Text and photos: Kaisa Järvelä

Well-curated Data Provides Benefits for Data Creators and Others

FSD's Aila and Data Reuse seminar held in Tampere in September attracted a record number of interested participants.

The head of research for the School of Health Sciences at the University of Tampere (UTA), Outi Jolanki, gave a speech about managing and archiving qualitative data. Professor Elina Kestilä-Kekkonen from the School of Management in UTA explained how research data can be utilised and produced in university education. Information Services Manager Hannele Keckman-Koivuniemi from the FSD provided useful information about the usage of Aila Data Service Portal.

"Creating a background variable table for the qualitative data took months but was worth it" says Outi Jolanki

The normal size for qualitative data is often about twenty interviews but how to keep it all under control when a dataset consists of almost eighty long interviews?

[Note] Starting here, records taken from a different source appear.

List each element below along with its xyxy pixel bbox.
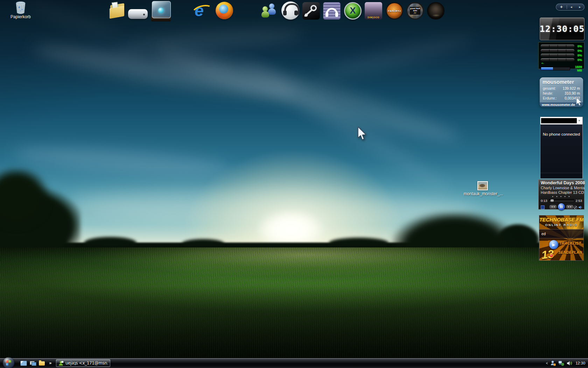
start-button[interactable] <box>3 357 14 368</box>
messenger-task-button[interactable]: uejǝʇs <x_171@msn.... <box>56 359 110 367</box>
hard-drive-icon[interactable] <box>128 9 148 19</box>
recycle-bin-label: Papierkorb <box>10 14 31 19</box>
network-icon[interactable] <box>558 361 564 366</box>
seek-bar[interactable] <box>549 199 574 202</box>
tracklist-link[interactable]: TRACKLIST <box>559 241 582 245</box>
teamspeak-icon[interactable] <box>281 1 300 20</box>
ram-value: 1609 MB <box>570 65 582 72</box>
firefox-icon[interactable] <box>216 2 233 19</box>
cpu-meter-row: 0% <box>541 48 582 53</box>
previous-button[interactable]: ◄◄ <box>549 205 557 209</box>
radio-text-field[interactable]: ed <box>539 229 583 238</box>
farcry2-icon[interactable]: FARCRY2 <box>386 2 403 20</box>
system-tray: < 12:30 <box>546 358 585 368</box>
internet-explorer-icon[interactable]: e <box>192 1 211 20</box>
record-dot <box>550 254 553 257</box>
trees-left <box>0 168 49 228</box>
quick-launch-overflow[interactable]: » <box>49 361 52 366</box>
playlist-icon[interactable] <box>541 205 545 209</box>
speaker-icon[interactable] <box>578 205 582 209</box>
switch-windows-icon[interactable] <box>30 361 36 366</box>
track-rating[interactable]: • • • • • <box>541 195 582 198</box>
task-button-label: uejǝʇs <x_171@msn.... <box>65 361 108 366</box>
msn-messenger-icon[interactable] <box>260 3 278 19</box>
radio-play-button[interactable]: ▶ <box>549 240 558 249</box>
quick-launch: » <box>20 358 52 368</box>
chevron-down-icon[interactable]: ▼ <box>577 119 582 122</box>
messenger-tray-icon[interactable] <box>550 360 556 366</box>
mouse-cursor <box>357 126 367 141</box>
winamp-icon[interactable] <box>323 2 341 20</box>
headphones-glyph <box>323 2 340 19</box>
phone-dropdown-value <box>541 118 577 123</box>
documents-folder-icon[interactable] <box>110 2 125 18</box>
system-meter-gadget[interactable]: 0% 0% 0% 0% <- 1609 MB <box>538 42 584 69</box>
tray-clock[interactable]: 12:30 <box>575 361 585 365</box>
meter-arrow-label: <- <box>541 62 582 64</box>
phone-dropdown[interactable]: ▼ <box>540 117 582 124</box>
mute-icon[interactable] <box>574 206 577 209</box>
mousometer-title: mousometer <box>540 77 583 86</box>
gadget-prev-button[interactable]: ◄ <box>567 6 576 9</box>
mousometer-gadget[interactable]: mousometer gesamt: 139.922 m heute: 310,… <box>540 77 583 107</box>
track-title: Wonderful Days 2008 <box>541 180 582 186</box>
file-thumbnail <box>478 182 487 190</box>
radio-subtitle: ONLINE RADIO <box>539 223 583 227</box>
dark-game-icon[interactable] <box>427 2 444 20</box>
steam-icon[interactable] <box>302 2 320 20</box>
clock-gadget[interactable]: 12:30:05 <box>540 18 584 40</box>
media-player-gadget[interactable]: Wonderful Days 2008 Charly Lownoise & Me… <box>538 179 584 210</box>
xbox-icon[interactable]: X <box>344 2 362 20</box>
add-gadget-button[interactable]: + <box>556 4 567 10</box>
phone-gadget[interactable]: ▼ No phone connected <box>540 117 583 179</box>
tray-expand-chevron[interactable]: < <box>546 361 548 365</box>
phone-status-text: No phone connected <box>543 132 580 173</box>
track-album: Hardbass Chapter 13 CD <box>541 190 582 195</box>
track-artist: Charly Lownoise & Menta <box>541 186 582 190</box>
ram-meter-row: 1609 MB <box>541 65 582 72</box>
wallpaper <box>0 0 588 368</box>
desktop-file[interactable] <box>477 181 488 190</box>
gadget-control-bar: + ◄ ► <box>556 4 584 11</box>
recycle-bin[interactable]: Papierkorb <box>10 1 31 19</box>
show-desktop-icon[interactable] <box>20 361 27 366</box>
taskbar: » uejǝʇs <x_171@msn.... < 12:30 <box>0 358 588 368</box>
cpu-meter-row: 0% <box>541 57 582 62</box>
next-button[interactable]: ►► <box>566 205 574 209</box>
mouse-cursor-icon <box>575 97 583 107</box>
digital-clock-time: 12:30:05 <box>540 18 584 40</box>
dim-god-game-icon[interactable]: DIM|GOD <box>365 2 382 20</box>
sendeplan-link[interactable]: SENDEPLAN <box>559 250 582 254</box>
seek-thumb[interactable] <box>551 199 554 202</box>
desktop-file-label: montauk_monster_... <box>462 191 505 196</box>
total-time: 2:53 <box>576 199 582 203</box>
gadget-next-button[interactable]: ► <box>576 6 584 9</box>
windows-flag-icon <box>6 360 11 366</box>
mousometer-row: gesamt: 139.922 m <box>540 86 583 91</box>
technobase-radio-gadget[interactable]: TECHNOBASE.FM ONLINE RADIO ed 13 ▶ TRACK… <box>539 215 584 261</box>
radio-title: TECHNOBASE.FM <box>539 217 583 223</box>
msn-buddy-icon <box>58 361 64 366</box>
pause-button[interactable] <box>558 203 565 210</box>
recycle-bin-icon <box>14 1 27 14</box>
cpu-meter-row: 0% <box>541 44 582 48</box>
gta4-icon[interactable]: grand theft auto IV <box>406 2 424 20</box>
folder-icon[interactable] <box>39 361 45 366</box>
media-cube-icon[interactable] <box>150 1 172 21</box>
elapsed-time: 0:13 <box>541 199 547 203</box>
mousometer-row: heute: 310,90 m <box>540 91 583 96</box>
cloud-streak <box>315 30 475 84</box>
cloud-streak <box>115 25 305 56</box>
volume-icon[interactable] <box>567 361 572 366</box>
ram-bar <box>541 67 570 70</box>
cpu-meter-row: 0% <box>541 53 582 57</box>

Outi Jolanki, along with other members of the WoCaWo group of the University of Jyväskylä, was faced with such huge dataset when studying caregivers back in 2009.

The research group searched for people who were employed but functioned as caregivers to their elderly or disabled relatives at the same time. It soon became evident that many people had something to say on the issue as the group received almost one hundred contacts from different areas in Finland.

At the end of the data collection period, the data consisted of 76 interviews. The average duration of the interviews about one and half hours.

What was relevant was revealed only bit by bit

–The great thing about a dataset of 76 interviews is that it is easy to discover similarities, continuities and exceptions, Jolanki said at the seminar.

However, managing the whole data was challenging as one cannot remember 76 interviews without some additional tools.


Head of Research Outi Jolanki spoke about managing and archiving quantitative data.

This is why the group decided to construct a background variable table from the interviews to help with data management. However, there were certain difficulties with this as well.

–The aim of interview data is to surprise the researchers and reveal something new, so it is impossible to know which background variables will prove to be relevant.

For example, the importance of housing arrangements of caregivers and the persons they were helping, or the reason behind the care needed were only revealed during the interviews.

In practice, every new relevant background variable meant that the group had to update the background variable table as well. In the end, the table became so large that the only way to print it on A3 paper was to use font size 10.

–The process was much more time-consuming than we expected but definitely worth it.

The finalised table was an indispensable tool for understanding the data. As the project proceeded, it was also useful for picking out information for articles and presentations.

Some interviews were destroyed before archiving

Another problem presented itself in the archiving stage: were all the 76 interviews so anonymous that no interviewee could be identified?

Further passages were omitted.